Legislation establishes more parks and conservancies

Ministry of Environment: 276,000 hectares set aside for conservation

  • Feb. 16, 2013 10:00 a.m.

VICTORIA – Nearly 276, 000 hectares was added to the BC Parks system through legislation introduced on Feb. 14, announced Environment Minister Terry Lake.

Bill 5 – the Protected Areas of British Columbia Amendment Act, 2013 adds new parks and conservancies and expands the Mount Maxwell ecological reserve, which is home to the rare Coastal Douglas-fir ecosystem.

It entrenches in law protected area recommendations reached through multi-stakeholder and public land-use planning processes, as well as government-to-government agreements with First Nations, while at the same time supporting economic development.

“The B.C. government has been establishing parks and protected areas for more than a century,” said Lake. “Through this legislation we are helping to protect our environment, including spawning habitat for sockeye salmon and a unique mineral source used by mountain caribou and other wildlife, which is the result of an extensive land-use planning process we have undertaken with First Nations, stakeholders and the public.”

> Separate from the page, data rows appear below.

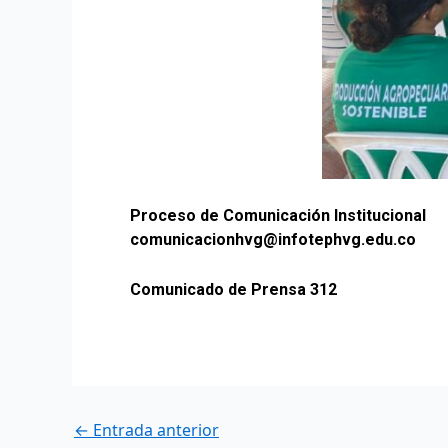
Proceso de Comunicación Institucional
comunicacionhvg@infotephvg.edu.co
Comunicado de Prensa 312
←
Entrada anterior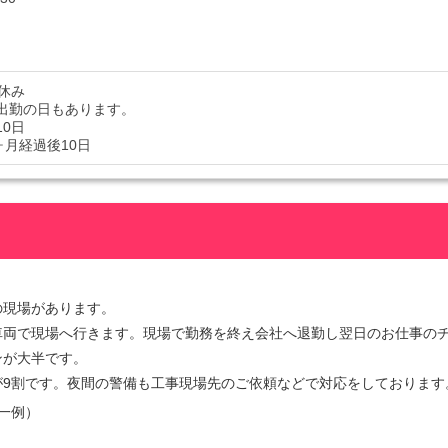
休み
出勤の日もあります。
10日
ヶ月経過後10日
の現場があります。
車両で現場へ行きます。現場で勤務を終え会社へ退勤し翌日のお仕事の
ンが大半です。
が9割です。夜間の警備も工事現場先のご依頼などで対応をしております
一例）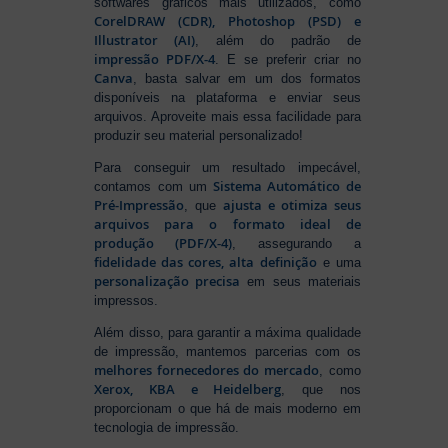
softwares gráficos mais utilizados, como
CorelDRAW (CDR), Photoshop (PSD) e
Illustrator (AI)
, além do padrão de
impressão PDF/X-4
. E se preferir criar no
Canva
, basta salvar em um dos formatos
disponíveis na plataforma e enviar seus
arquivos. Aproveite mais essa facilidade para
produzir seu material personalizado!
Para conseguir um resultado impecável,
Sistema Automático de
contamos com um
Pré-Impressão
ajusta e otimiza seus
, que
arquivos para o formato ideal de
produção (PDF/X-4)
, assegurando a
fidelidade das cores, alta definição
e uma
personalização precisa
em seus materiais
impressos.
Além disso, para garantir a máxima qualidade
de impressão, mantemos parcerias com os
melhores fornecedores do mercado
, como
Xerox, KBA e Heidelberg
, que nos
proporcionam o que há de mais moderno em
tecnologia de impressão.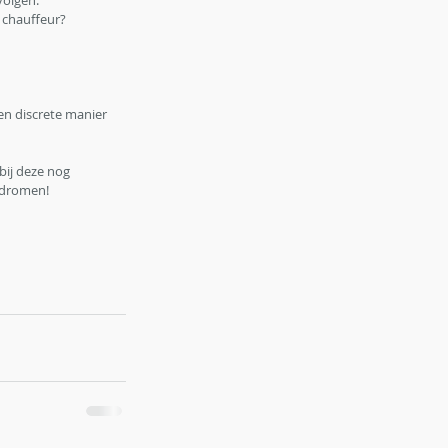
volgen. 
e chauffeur?
een discrete manier 
bij deze nog 
 dromen!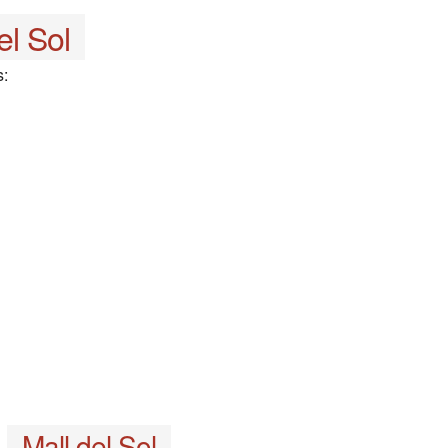
el Sol
s:
a
Mall del Sol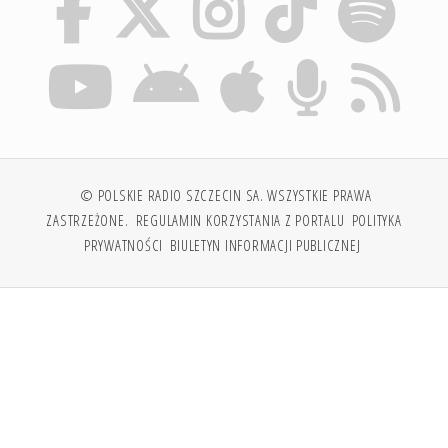
© POLSKIE RADIO SZCZECIN SA. WSZYSTKIE PRAWA
ZASTRZEŻONE.
REGULAMIN KORZYSTANIA Z PORTALU
POLITYKA
PRYWATNOŚCI
BIULETYN INFORMACJI PUBLICZNEJ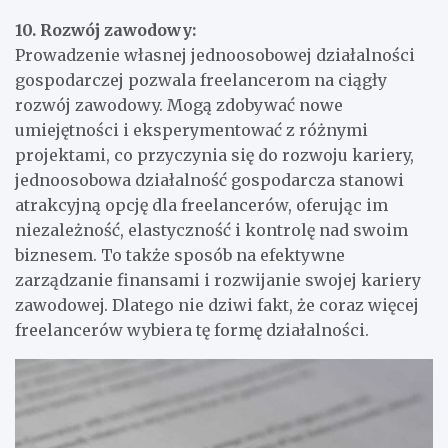
10. Rozwój zawodowy:
Prowadzenie własnej jednoosobowej działalności
gospodarczej pozwala freelancerom na ciągły
rozwój zawodowy. Mogą zdobywać nowe
umiejętności i eksperymentować z różnymi
projektami, co przyczynia się do rozwoju kariery,
jednoosobowa działalność gospodarcza stanowi
atrakcyjną opcję dla freelancerów, oferując im
niezależność, elastyczność i kontrolę nad swoim
biznesem. To także sposób na efektywne
zarządzanie finansami i rozwijanie swojej kariery
zawodowej. Dlatego nie dziwi fakt, że coraz więcej
freelancerów wybiera tę formę działalności.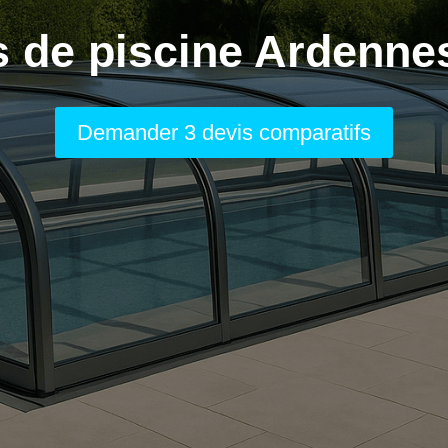
s de piscine Ardennes
Demander 3 devis comparatifs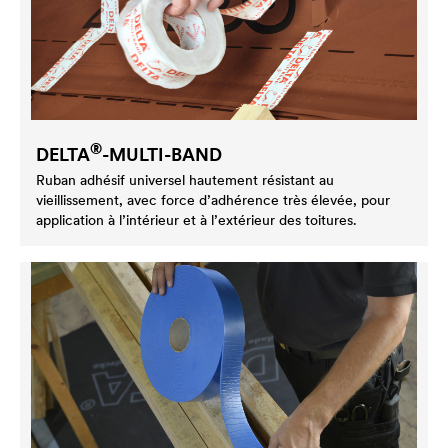
®
DELTA
-MULTI-BAND
Ruban adhésif universel hautement résistant au
vieillissement, avec force d’adhérence très élevée, pour
application à l’intérieur et à l’extérieur des toitures.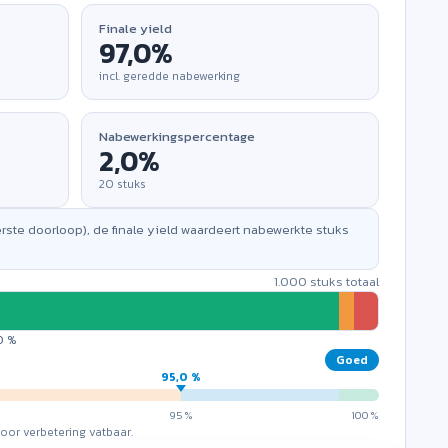
Finale yield
eid (
1.000
). Corrigeer de waarden.
incl. geredde nabewerking
berekenen
eveelheid in om first
Nabewerkingspercentage
ge en finale yield te
20
stuks
eerste doorloop), de finale yield waardeert nabewerkte stuks
1.000
stuks totaal
0 %
Goed
95,0 %
95 %
100 %
oor verbetering vatbaar.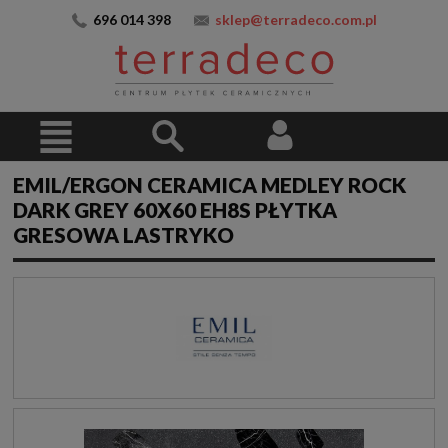
696 014 398
sklep@terradeco.com.pl
EMIL/ERGON CERAMICA MEDLEY ROCK
DARK GREY 60X60 EH8S PŁYTKA
GRESOWA LASTRYKO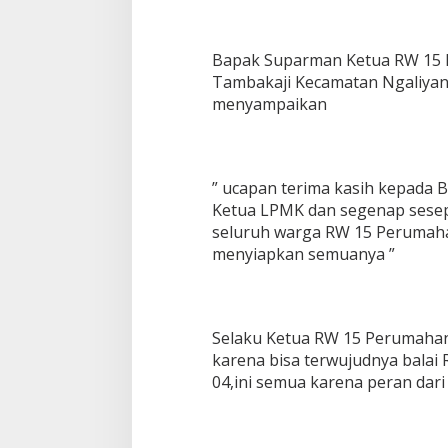
g
Bapak Suparman Ketua RW 15 
Tambakaji Kecamatan Ngaliya
menyampaikan
” ucapan terima kasih kepada
Ketua LPMK dan segenap sesep
seluruh warga RW 15 Perumaha
menyiapkan semuanya ”
Selaku Ketua RW 15 Perumaha
karena bisa terwujudnya balai
04,ini semua karena peran dari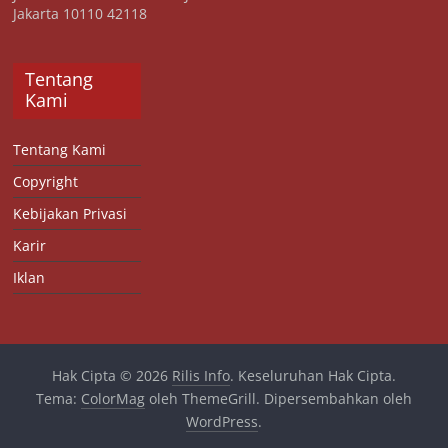
Jakarta 10110 42118
Tentang
Kami
Tentang Kami
Copyright
Kebijakan Privasi
Karir
Iklan
Hak Cipta © 2026
Rilis Info
. Keseluruhan Hak Cipta.
Tema:
ColorMag
oleh ThemeGrill. Dipersembahkan oleh
WordPress
.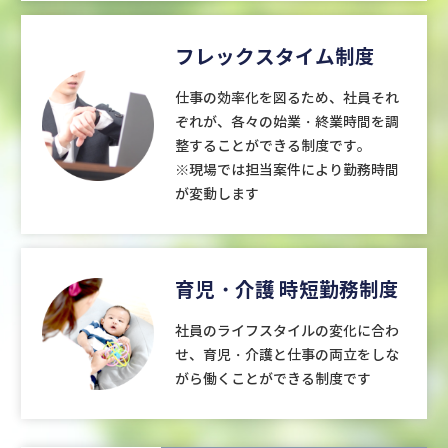
フレックスタイム制度
仕事の効率化を図るため、社員それ
ぞれが、各々の始業・終業時間を調
整することができる制度です。
※現場では担当案件により勤務時間
が変動します
育児・介護
時短勤務制度
社員のライフスタイルの変化に合わ
せ、育児・介護と仕事の両立をしな
がら働くことができる制度です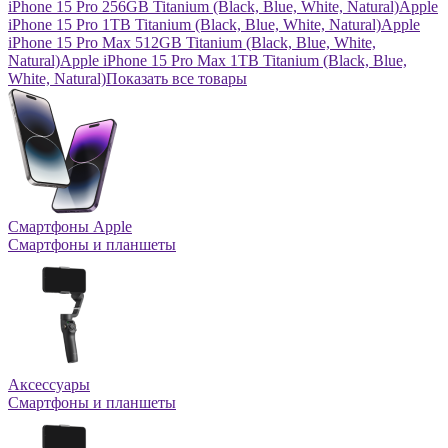
iPhone 15 Pro 256GB Titanium (Black, Blue, White, Natural)
Apple
iPhone 15 Pro 1TB Titanium (Black, Blue, White, Natural)
Apple
iPhone 15 Pro Max 512GB Titanium (Black, Blue, White,
Natural)
Apple iPhone 15 Pro Max 1TB Titanium (Black, Blue,
White, Natural)
Показать все товары
Смартфоны Apple
Смартфоны и планшеты
Аксессуары
Смартфоны и планшеты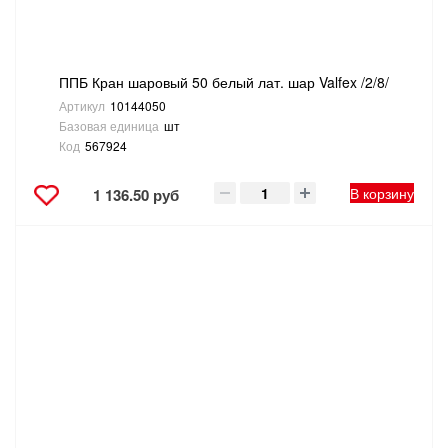
ППБ Кран шаровый 50 белый лат. шар Valfex /2/8/
Артикул
10144050
Базовая единица
шт
Код
567924
В корзину
1 136.50 руб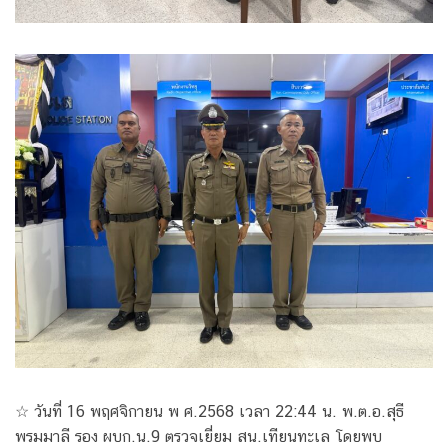
☆ วันที่ 16 พฤศจิกายน พ ศ.2568 เวลา 22:44 น. พ.ต.อ.สุธี
พรมมาลี รอง ผบก.น.9 ตรวจเยี่ยม สน.เทียนทะเล โดยพบ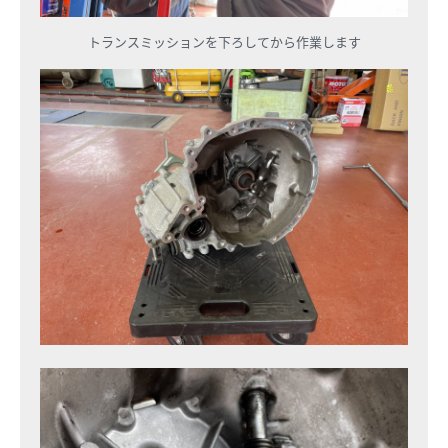
トランスミッションを下ろしてから作業します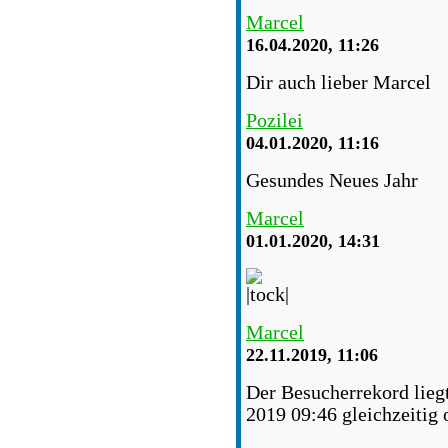
Marcel
16.04.2020, 11:26
Dir auch lieber Marcel
Pozilei
04.01.2020, 11:16
Gesundes Neues Jahr
Marcel
01.01.2020, 14:31
Marcel
22.11.2019, 11:06
Der Besucherrekord lieg
2019 09:46 gleichzeitig 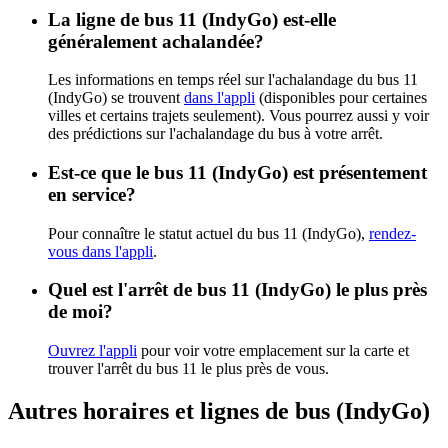
La ligne de bus 11 (IndyGo) est-elle
généralement achalandée?
Les informations en temps réel sur l'achalandage du bus 11
(IndyGo) se trouvent
dans l'appli
(disponibles pour certaines
villes et certains trajets seulement). Vous pourrez aussi y voir
des prédictions sur l'achalandage du bus à votre arrêt.
Est-ce que le bus 11 (IndyGo) est présentement
en service?
Pour connaître le statut actuel du bus 11 (IndyGo),
rendez-
vous dans l'appli
.
Quel est l'arrêt de bus 11 (IndyGo) le plus près
de moi?
Ouvrez l'appli
pour voir votre emplacement sur la carte et
trouver l'arrêt du bus 11 le plus près de vous.
Autres horaires et lignes de bus (IndyGo)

Central to the legislation is the Cariboo-Chilcotin Land-Use Plan Goal 2 process related to special natural, cultural and recreational features which results in the establishment of 17 new Class A parks and additions to five existing Class A parks in the region.

The establishment of the Ne’áh’ and Hanna-Tintina conservancies in the northwest of the province also are hallmarks of the bill while private land acquisitions result in two new parks; Denman Island Park and Gerald Island Park.

Support for economic development projects, including a key BC Hydro upgrade that is expected to generate two thousand person years of employment over five years on Vancouver Island and a proposed corrections facility in the Interior is also facilitated by Bill 5.

B.C.’s total provincial protected areas system is 13,986,106 hectares – the third-largest in North America (after the Canadian and the U.S. national park systems) and the largest provincial/territorial parks system in Canada.

Class A parks provide the highest level of protection of recreation and conservation values of all parks. Conservancies explicitly recognize the importance of the area to First Nations for social, ceremonial and cultural uses.